Malheureusement pour moi, l'expérience sensitive de cinéma à laquelle je m'attendais n'a pas eu lieu et même, par certains de ses aspects, m'aura plutôt agacée. Bien conscient qu'en ces quelques termes je plonge les adorateurs du dernier film d'Aronofsky « dans des abimes d'incompréhension », je vais tout de même continuer sur ma lancée et vous expliquer pourquoi je trouve que Black Swan ne casse pas 3 pattes à un canard .... Enfin j'veux dire à un cygne.

Pour commencer, je n'entrerai pas dans le débat qui consiste à dire que les effets et le traitement de la folie dans Black Swan se rapprochent énormément du superbe Perfect Blue de Satoshi Kohn (auquel Aronofsky avait déjà rendu hommage dans son dérangeant Requiem For A Dream non sans lâcher quelques dollars pour en acquérir les droits). Non je n'entrerai pas dans ce débat parce que je ne vois pas pourquoi cela me dérangerait de voir un réalisateur rende hommage - par des clins d'œil, des emprunts ou même de l'adaptation - à une œuvre et un réalisateur qui lui sont chers.
Non donc, je n'entrerai pas dans ce débat car je sais bien qu'au final, je serais obligé de souligner à quel point Aronofsky nous prend pour des cons, manque de respect envers le regretté Satoshin Kohn ou même envers son spectateur par le culot dont il fait preuve en interview !

Tinsel & Tine: Was the film Perfect Blue an inspiration for this film?
Darren Aronofsky: Not really, there are similarities between the films, but it wasn't influenced by it.

Vas-y Darren, sur un malentendu, ça peut le faire.

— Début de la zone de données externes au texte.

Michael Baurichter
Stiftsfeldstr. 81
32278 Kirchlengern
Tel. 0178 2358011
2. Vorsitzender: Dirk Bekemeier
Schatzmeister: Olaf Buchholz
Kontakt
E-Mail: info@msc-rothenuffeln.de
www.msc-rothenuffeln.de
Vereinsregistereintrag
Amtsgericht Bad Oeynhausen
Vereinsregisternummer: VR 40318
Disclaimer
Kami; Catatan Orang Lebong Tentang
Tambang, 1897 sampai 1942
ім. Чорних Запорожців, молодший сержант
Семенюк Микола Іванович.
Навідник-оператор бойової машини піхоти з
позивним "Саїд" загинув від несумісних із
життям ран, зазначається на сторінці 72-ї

Mais au-delà des influences - enfin j'veux dire des similitudes - avec Perfect Blue, ce qui me pose vraiment un problème avec Black Swan, c'est sa mise en scène « Cinéma Vérité » (à prononcer avec l'accent Américain pour faire Hype).

Mais le « Cinéma Vérité » c'est quoi au juste ?

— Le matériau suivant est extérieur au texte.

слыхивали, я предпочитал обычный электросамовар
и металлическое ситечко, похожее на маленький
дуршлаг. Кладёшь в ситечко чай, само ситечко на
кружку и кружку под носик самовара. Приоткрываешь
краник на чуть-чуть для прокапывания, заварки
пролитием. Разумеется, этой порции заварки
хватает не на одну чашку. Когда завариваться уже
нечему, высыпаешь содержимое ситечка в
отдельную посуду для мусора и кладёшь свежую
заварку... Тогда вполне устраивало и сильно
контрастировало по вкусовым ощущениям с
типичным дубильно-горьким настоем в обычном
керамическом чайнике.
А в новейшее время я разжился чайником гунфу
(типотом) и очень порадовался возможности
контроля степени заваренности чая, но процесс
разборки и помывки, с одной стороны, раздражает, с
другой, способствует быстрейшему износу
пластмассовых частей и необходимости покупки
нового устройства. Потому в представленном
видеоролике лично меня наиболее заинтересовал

Déjà, c'est pour faire comme dans la vérité (sinon ça s'appellerait du cinéma tout court). C'est un peu comme si tu prenais la caméra 16mm de pépé et que tu décidais à filmer une danseuse étoile dans sa vraie vie en la suivant partout comme une tique au cul d'un Cygne. Pour te donner un exemple, le « Cinéma Vérité » pour Black Swan, c'est un peu le même que celui de The Wrestler. Une caméra à l'épaule qui capte la sueur, le sang, l'effort et la respiration des acteurs. Le « Cinéma Vérité » est synonyme de proximité, de caméra qui ballotte tout le temps, d'image granuleuse et de gros plans ... bref, c'est de la presque vérité presque filmée comme du Cinéma : C'est du Cinéma Vérité ! Ou presque ..

Bon le problème c'est qu'avec ce genre de mise en scène, ça marche mieux quand tu veux filmer du « vrai ». Dès lors que dans ce « vrai », le fantastique s'invite, y'a comme qui dirait un contraste qui moi, me gêne beaucoup.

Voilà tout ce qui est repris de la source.